In the third step, we tested for associations of each candidate genetic marker with GCR, SYP, and MAP 2, controlling for plasma HIV-1 RNA viral load and race/ethnicity. We expected to discover some associations, based on our previous finding (Levine et al., 2015). However, there were no significantly associated genetic markers with any of the outcomes after correcting for multiple comparisons using an FDR of 0.05. Therefore, despite the increase in sample size from the previous study, we found no statistically significant association of these outcomes with the genetic markers, suggesting that these genetic pathways are not major determinants of neurocognitive dysfunction or neurodegeneration among PLWH with advanced disease.

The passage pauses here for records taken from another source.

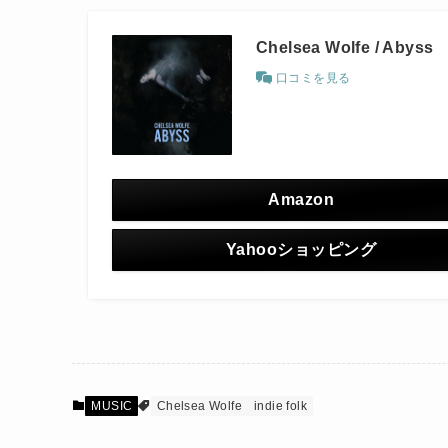
Chelsea Wolfe / Abyss
口コミを見る
Amazon
Yahooショッピング
MUSIC
Chelsea Wolfe
indie folk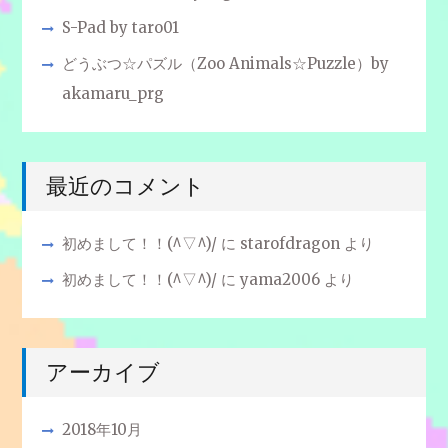
S-Pad by taro01
どうぶつ☆パズル（Zoo Animals☆Puzzle）by
akamaru_prg
最近のコメント
初めまして！！(^▽^)/
に
starofdragon
より
初めまして！！(^▽^)/
に
yama2006
より
アーカイブ
2018年10月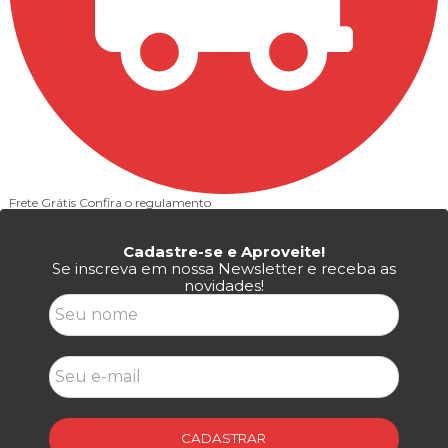
Frete Grátis
Confira o regulamento
P
Cadastre-se e Aproveite!
Se inscreva em nossa Newsletter e receba as
novidades!
CADASTRAR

Such findings further underscore the likely lack of consistently significant genetic influence on neurobehavioral outcomes in PLWH, as reviewed in (Levine et al., 2014a; Kallianpur & Levine, 2014).

The final step of our study was to apply mediation analysis to examine potential causal pathways relating SYP, MAP 2, and GCR. This step was taken to determine if the effect of MAP 2 on GCR was mediated through SYP, or if the effect of SYP on GCR was mediated through MAP 2. As the directed pathway of MAP 2 to SYP to GCR did not show any significant evidence and the directed pathway of SYP to MAP 2 to GCR was significant, the most plausible causal pathway is that MAP 2 mediates the effect of SYP on GCR. Coupled with the findings from earlier steps, an overall model emerges in which elevated plasma HIV-1 RNA viral load results in presynaptic degeneration (as indicated by SYP levels), which in turn leads to somatodendritic degeneration (as indicated by MAP 2 levels) and ultimately neurocognitive dysfunction. However, even if presynaptic degeneration is a downstream effect of more active systemic viral replication, it is almost certain that additional intermediary factors are involved, such as changes in neurogranin and calmodulin (Guha et al., 2018), cathepsin B and serum amyloid p component (Cantres-Rosario et al., 2019), E2F transcription factor-3 (Santerre et al., 2019), and BCL11B-encoded protein (Desplats et al., 2013), to name just a few. Importantly, this putative multicomponent sequence of events leading to neurocognitive dysfunction in PLWH is just one of a list of several other causes, a list that includes medical comorbidities (Saloner et al., 2019; Yu et al., 2019), low-grade systemic chronic inflammation (Geffin & McCarthy, 2018), and antiretroviral medication toxicity (Tovar-y-Romo et al., 2012; Gannon et al., 2017).

The current study had several limitations. Perhaps most important was the absence of key variables in our analysis, including those mentioned in the immediately preceding paragraph (e.g., medical comorbidities), as well as brain HIV-1 viral load, CD163, and germane medical comorbidities. Additionally, the generalizability of the findings to the current cART era is limited, as the NNTC cases typically have more advanced illness and comorbidities than the vast majority of PLWH, at least within the USA (Morgello et al., 2001). This is best demonstrated by the relatively high rate of HIV-associated dementia (29%) and HIV encephalitis (9%) in our sample. Our use of plasma HIV-1 RNA viral load rather than the brain- or CSF-derived viral load also limits the interpretability, as these two measures are not strongly correlated (Gelman et al., 2013; Bavaro et al., 2019). Finally, while our study may be among the largest genetic-histopathological studies of HIV-related neurocognitive impairment, the statistical power was nevertheless limited by the sample size.

In conclusion, while our results affirmed the role of synaptodendritic degeneration in HIV-related neurocognitive impairment, we did not find definitive evidence of a host genetic influence on these histopathological markers among individuals with advanced HIV-1 disease. Our study adds to the existing literature of genetic association studies of HAND, which have focused on behavioral rather than histopathological phenotypes. Our findings do suggest that presynaptic degeneration precedes somatodendritic degeneration in the lead up to neurocognitive impairment.